A Writer is Born...
My oldest son and I recently attended a Writer’s Workshop together. We’d never attended one before, so we weren't exactly sure what to expect. It turned out to be a small gathering in a local library. During the workshop, we were asked to write a few things, one of which being what our expectations for our writing were. Was it for fame? Was it for fortune? Why do we write? The following is what I came up with. I'm not sure I stayed on topic, but it’s what I felt! Keep writing everyone!
A Writer Is Born
He grew up on a farm in a small insignificant town that would be lost on any map. His life felt misplaced from the beginning—constantly caught up in expectations that were not his own—there was no space for him to have dreams of his own. He was always tied down with chores and what was expected of him. With no stars to reach for, there were few opportunities for him to prove himself.
He read books and watched movies. He listened to people talk but kept quiet—because that’s how he was raised to behave. Soon, he was eighteen. One day, after suffering another day of feeling as if he didn’t reach what was expected of him, he felt lost, and hopeless. Somewhere inside those tears, lighting struck. A story—a character—a plot—it was all laid out in his mind. Inspiration from something he read, or seen, or heard? Maybe, but it felt real. It felt original. A beginning, middle and end were all there. He didn’t know where it came from, but it meant something to him. It was something to reach for. It was his.
Outside of school essays and short stories in a high school creative writing class, the task was nothing he had ever attempted. He grabbed some sheets of paper and a pen and he began the harrowing task of writing the story down. The ink scratched across the page, and the story was scribbling to life. Suddenly, the idea inside his mind grew to be a much larger story on the page—it was a whole world. As the world grew, he grew a voice—one that would put his misplaced life on hold, at least for a little while. He wrote and wrote and wrote, blacking out the world with his ink. He felt free in the words he wrote.

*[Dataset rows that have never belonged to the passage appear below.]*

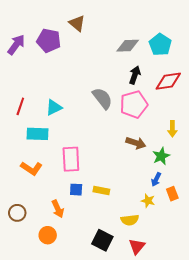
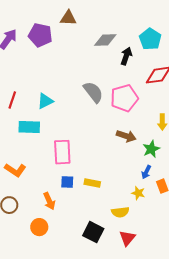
brown triangle: (77, 23) -> (68, 18), turned -36
gray diamond: (128, 46) -> (105, 40), moved
black arrow: (135, 75) -> (126, 56), moved
orange L-shape: (31, 168) -> (15, 170), moved

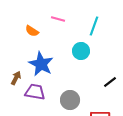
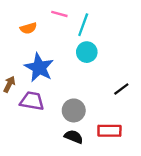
cyan line: (94, 26) -> (83, 25), moved
orange semicircle: (32, 31) -> (28, 28), turned -48

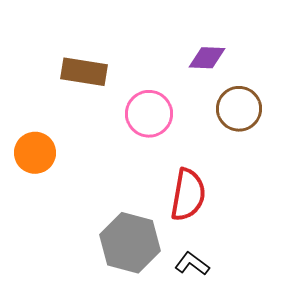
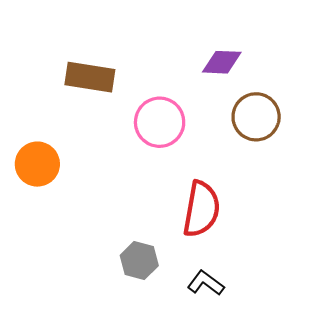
gray hexagon: (130, 243) -> (139, 261), size x0.6

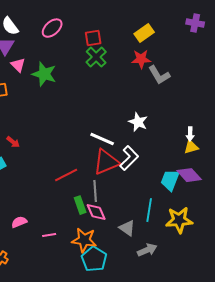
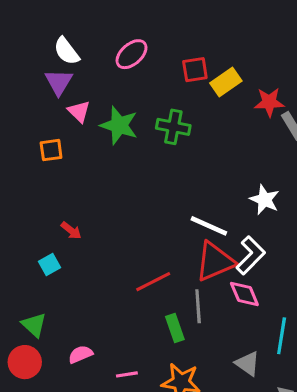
yellow rectangle: (144, 33) -> (226, 82), moved
green cross: (96, 57) -> (173, 127), moved, turned -35
pink diamond: (96, 212) -> (244, 294), moved

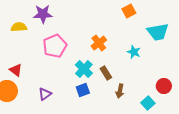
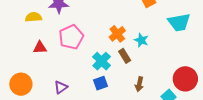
cyan star: (134, 52) -> (141, 40), moved
red triangle: (16, 70) -> (40, 48), moved, turned -40
brown rectangle: (106, 73) -> (125, 56), moved
red circle: (164, 86) -> (185, 79), size x1.5

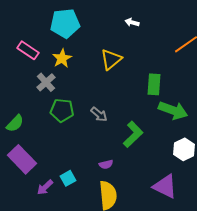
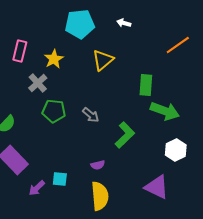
cyan pentagon: (65, 23) -> (80, 24), moved
pink rectangle: (28, 50) -> (20, 51), turned 70
cyan square: (68, 178) -> (60, 179), turned 35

Finally, he had finished the story. Now, what to do? As nerve racking as it was, he needed to share his work with others—he needed to show his value, and why he had scathed off from what was expected of him. There were some who said the story needed work, and there were still others who said it was good, but no one saw what the freedom he saw in those words. How could he make them see it? How could he introduce them to the world he had created the same way he had been introduced? How else, but to write another story? Learn from what he had heard. Would anyone continue to read? After careful consideration, he realized it didn’t matter to him. The writer had found the joy he was looking for. He had found his freedom, and he wasn’t going to let it go no matter the nay-sayers. A writer was born, and he was ready to grow.